Zafer Çağlayan hakkında ABD’de verilen tutuklama kararı Türkiye’ye açıkça meydan okumaktır.. Ve bu kararla artık ABD, açıkça Türkiye ile savaşta olduğunu ilan etmiş oluyor.. İsterseniz buna ‘soğuk’ deyin, isterseniz ‘ılık’… Ama git gide ve de süratle ısındığını görmemiz gerekiyor… Elinde 250 şehidimizin kanı olan Fethullah Gülen için kılını kımıldatmayan ABD’nin, Türkiye Cumhuriyeti’nin bir bakanı hakkında tutuklama kararı çıkarmasının okuması ancak budur.. Bu, Türkiye’de 15 Temmuz ihaneti başta olmak üzere esasında 17/25 Aralık yargısal darbe girişimlerinin doğrudan ABD kontrolünde yapıldığının da bir ikrarı demektir.. Türkiye, İran’a yaptırımlar konusunda neden ABD’nin almış olduğu kararları uygulasın ve buna uymadığı taktirde suç işlemiş olsun ki?.. Bunun tutarlı bir yanı olmadığının herkes farkında.. Bakın İran’a yaptırımlar konusunda üç karar vardı o yıllarda.. Bugün artık o şartlar da zaten değişti ve bugün ‘suç’ olarak gördükleri şeyler ‘suç’ olmaktan çıktı ya, yine de hatırlatalım.. O tarihlerde; ABD, AB ve BM kararları vardır İran’la ilgili olarak.. AB’nin aldığı kararlara uyma yükümlülüğümüz yok zira biz sadece müzakere eden ülke konumundayız.. ABD konusuna gelince, o gündem bile değil.. Onlar ne kadar ülkeyse biz de o kadar ülkeyiz.. Tarafı olduğumuz BM’nin aldığı kararları ise hiçbir vakitte delmemişiz. Dolayısıyla ABD’de açılan bu dava, başından itibaren yok hükmündedir.. Fakat orada bizim en büyük kamu bankamızın genel müdür yardımcısı rehin tutuluyor.. Çok önemli bir işadamımız tutuklu.. Şimdi ise Türkiye Cumhuriyeti Devleti’nin bir bakanını istiyorlar.. Oysa biz 15 Temmuz ihanetine doğrudan dolaylı karışmış bir tek Amerikan askeri personeli hakkında tahkikat bile yapmamışız.. Çoktan İncirlik’teki Amerikan askerleri hakkında harekete geçmiş olmamız gerekiyordu.. Bu skandala nasıl yanıt verileceğini ise önümüzdeki günlerde göreceğiz… Bu arada ABD’nin boş duracağını zannedenler yanılırlar.. Özellikle yakın zamanda yeniden Türkiye’yi terör örgütlerine yardım eden ülke gibi gösterecek bir takım gelişmelerle karşılaşacağız.. Hazır olmakta yarar var..

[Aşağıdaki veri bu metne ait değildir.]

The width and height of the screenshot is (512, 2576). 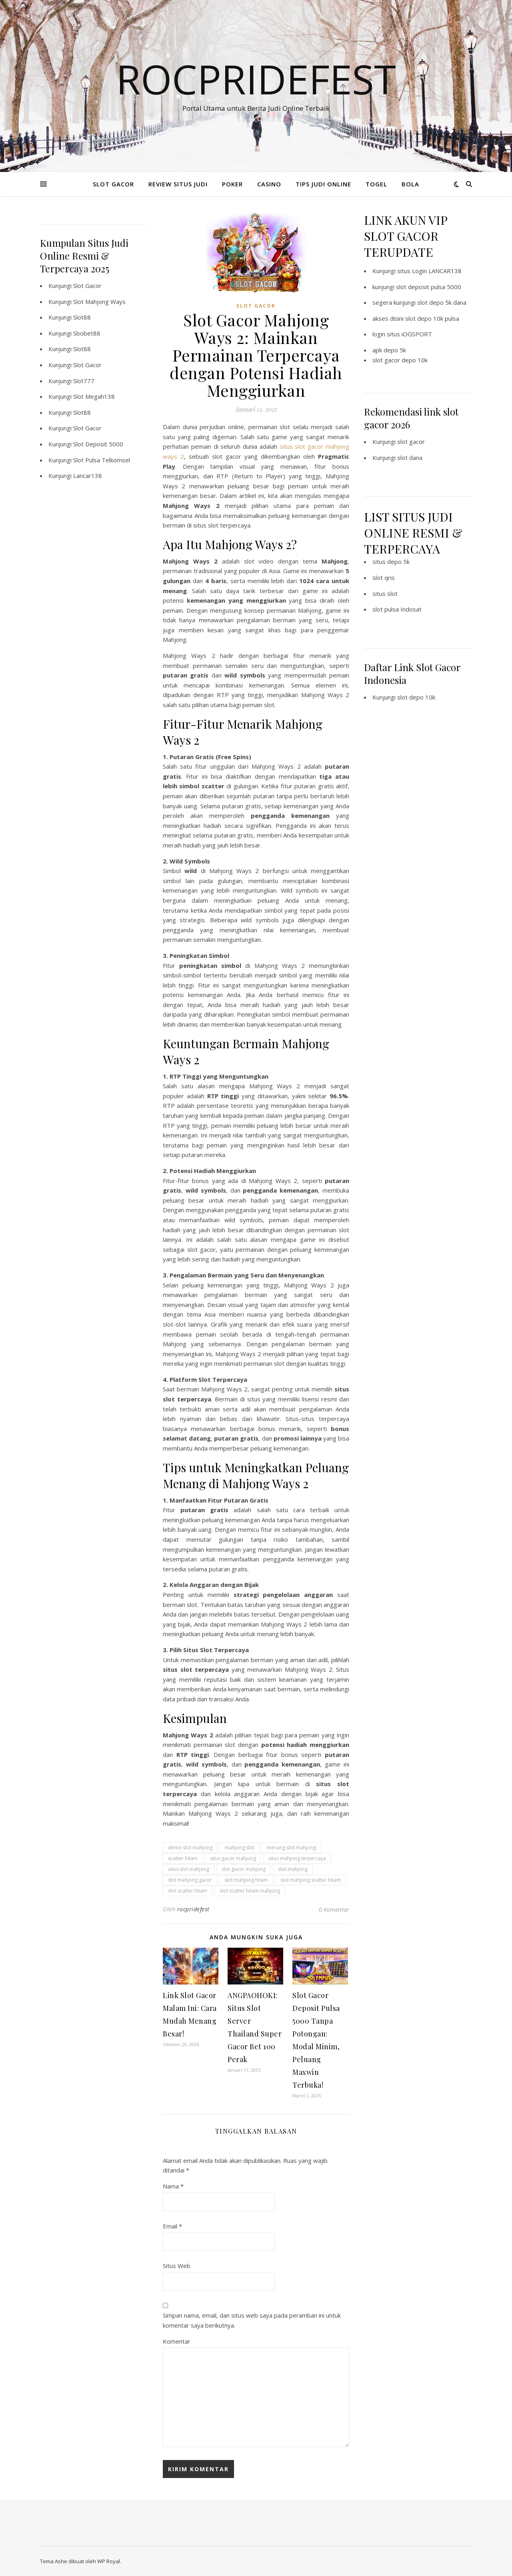 What do you see at coordinates (246, 1880) in the screenshot?
I see `slot mahjong hitam` at bounding box center [246, 1880].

Ambargoyu deldiler köşeyi döndüler
Bakın 17 Aralık sürecinde Halkbank üzerinden Türkiye Amerikan merkezli bir operasyonla köşeye sıkıştırılmak istenirken Almanya ve Fransa ne yapıyordu, gelin ona bakalım.. Sözüm ona ‘yasaklı’ ülkenin dev alt yapı projeleri, bu iki Avrupa ülkesi tarafından yapıldı.. Tahran ve Tebriz'deki 1 milyar Euro'dan fazla metro projelerini Alman firmaları bitirdi.. Hazar Gölü'ne kadar gidecek hızlı tren projeleri dahil devasa yatırımların altında da yine bu ülkeler vardı.. Ayrıca ambargonun en sert günlerinde yapılan petrol ihracat verilerine bakalım.. Almanya Dış Ticaret Kurumu, 2010 yılının ilk 11 ayında İran'ın Almanya'ya petrol ihracatının %89 arttığını açıkladı.. Bu rapora göre, İran, Almanya'ya petrol ihraç eden ülkeler arasında 10. sırada yer alıyordu.. Peki Alman Şansölye Angela Merkel’in, “Theodor Heuss” adlı Airbus A310 uçağı nerede? Bildiniz.. 3 milyon 135 bin Euro karşılığında sözümona o yıllarda ABD'nin kara listesinde bulunan ‘Mahan Air’ adlı İran havayolu şirketine satıldı.. İran’a uygulanan ambargonun ana nedenlerinden biri olan nükleer enerji üretiminin parçaları nereden geldi dersiniz?.. O da Almanya’dan.. Söz konusu parçalar, milyonlarca dolarlık bir ticaret hacmi oluşturdu.. Peki ya Amerikan firmaları.. Bunga ve Cargill?.. Her iki şirket de gıda alanında faaliyet gösteriyor.. Nişasta, hububat ve yağlı tohum ticareti yapıyorlar.. Her ikisi de Amerikan şirketi. Ambargoyu koyan Amerika’nın kendi şirketleri fakat İran pazarından pay alabilmek için arkadan dolanarak ticaret yaptılar İran’la senelerce.. İran ambargosunu en fazla delen ABD firmaları Bunga ve Cargill, soruşturmaya konu dahi edilmedi… Derdin ne olduğunu anlatması bakımından özellikle verdim bu bir kaç örneği..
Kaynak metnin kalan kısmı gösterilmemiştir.